De source digne de foi, le nouveau directeur se révèle en épicurien de grande stature, déjeûnant quotidiennement sur les meilleurs tables du front de mer, entre Louis et Batterie IV. Coût moyen du repas certainement arrosé de crus selects : 400 000 francs CFA par jour, payés par la CNAMGS. Privilégiant le goût et le lifestyle plutôt que la performance de la structure lui ayant échu, Renaud Allogho Akoue a décidé, sitôt arrivé, de changer le mobilier de son bureau et sa salle d’attente, comme si son prédécesseur travaillait dans un souk. Payée chez Idées 2000, le fameux magasin de design intérieur de la rue du capitaine de Vaisseau de Mortelone (Prix-Import – Camp de police), la note s’est chiffrée, selon des indiscrétions concordantes, à 50 millions de francs CFA.

Le jeune homme ne s’arrête pas là pour ce qui est de la confirmation de son nouveau statut et de son personal branding. Alors que l’ancien directeur général a laissé deux véhicules de fonction : un Toyota Toundra et un Toyota Prado, le nouveau venu demande l’achat du tout dernier Toyota Landcruiser VX ; le même que de nombreux ministres.
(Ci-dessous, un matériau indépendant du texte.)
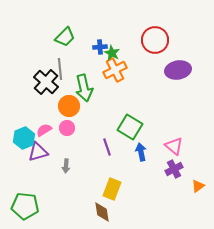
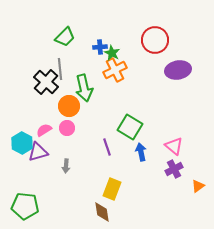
cyan hexagon: moved 2 px left, 5 px down; rotated 10 degrees counterclockwise
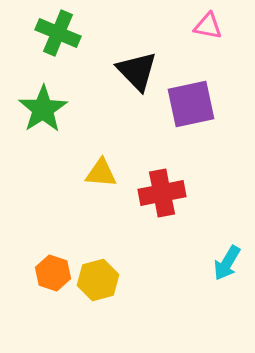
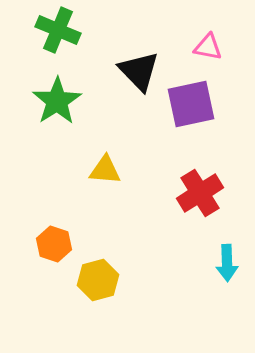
pink triangle: moved 21 px down
green cross: moved 3 px up
black triangle: moved 2 px right
green star: moved 14 px right, 8 px up
yellow triangle: moved 4 px right, 3 px up
red cross: moved 38 px right; rotated 21 degrees counterclockwise
cyan arrow: rotated 33 degrees counterclockwise
orange hexagon: moved 1 px right, 29 px up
Management copains coquins

Coté management, Allogho Akoue a commencé par geler tous les postes du service comptabilité pour y placer des proches. On note qu’à la Direction du contrôle médical et de la lutte contre la fraude (DCMLF), il a fait engager 7 stagiaires de son carnet d’adresses, certains étant «même père, même mère», comme on dit au quartier ; c’est-à-dire d’une seule et même fratrie. Il faut dire que le stage n’est pas mal payé à la CNAMGS : 120 000 francs CFA par mois. On se gardera, pour le moment, d’évoquer le traitement de toutes les nouvelles compétences embauchées depuis son arrivée (chauffeurs, assistantes, etc.). Si cela lui permet de travailler avec ses gens de confiance, il n’en reste pas moins que la masse salariale s’en trouve alourdie.

Le nouveau DG de la CNAMGS se révèle également comme un grand stratège. Usant du «divide and rule» (diviser pour régner), il a fait créer un nouveau syndicat qu’il pourra contrôler : le Syna-Cnamgs, alors qu’une structure syndicale existait déjà, le Syn-Cnamgs dirigé par Placide Mbeka. La technique est connue. Si elle permet de court-circuiter des grèves, elle n’amène pas à la résolution des problèmes soulevés, bien souvent réels.

Parcours exemplaire et «République des imberbes»

Renaud Allogho Akoue n’a pourtant pas mauvais profil. Après un Deug d’Économie et Gestion puis un Master en Management général à Nantes, il a obtenu à Toulouse un Dess en Finance. On le retrouve ensuite dans une banque à Paris, la Neuflize Schlumberger Mallet (NSM). Un beau CV qui lui permet d’entrer chez Pricewaterhousecoopers à Libreville, en 2002. On sait qu’il sera par la suite secrétaire général du Groupe Ogar puis directeur général d’Ogar International.

Comment donc expliquer, après un tel parcours, l’absence de sobriété de ce jeune homme et les prémices de son mode de management de la CNAMGS ? Une seule explication : à 39 ans, ce manager qui affecte le bras de chemise-cravate comme Barack Obama, n’a pas encore assouvi les pulsions du paraitre (bureau design, projet de Toyota VX). Les diplômes, leur présomption de compétence et les parcours professionnels qu’ils induisent, ne suffisent toujours pas. On en vient à penser à «La République des imberbes» (l’Harmattan, 1985) de Mohamed Toihir, ce pays où les jeunes qui n’avaient pas encore assouvi les pulsions du paraitre, des voyages, du Donjuanisme, etc., ont pris le pouvoir, ont passé le temps à assouvir leurs besoins pubères pour finir par naufrager leur pays.

L’ascension météorique dans la haute administration de nombreux promus du dernier trimestre de 2017, avait été fort critiquée. Nombreux de ces «jeunes premiers» auraient gagné à apprendre encore, à se bonifier, à gagner en principes, en idéaux, en valeurs morales intrinsèques et en détachement avant d’arriver à des responsabilités donnant littéralement carte blanche sur des budget colossaux.

«La République des imberbes» fonctionne. Elle conduira le Gabon à l’émergence en 2025… dans 7 ans seulement.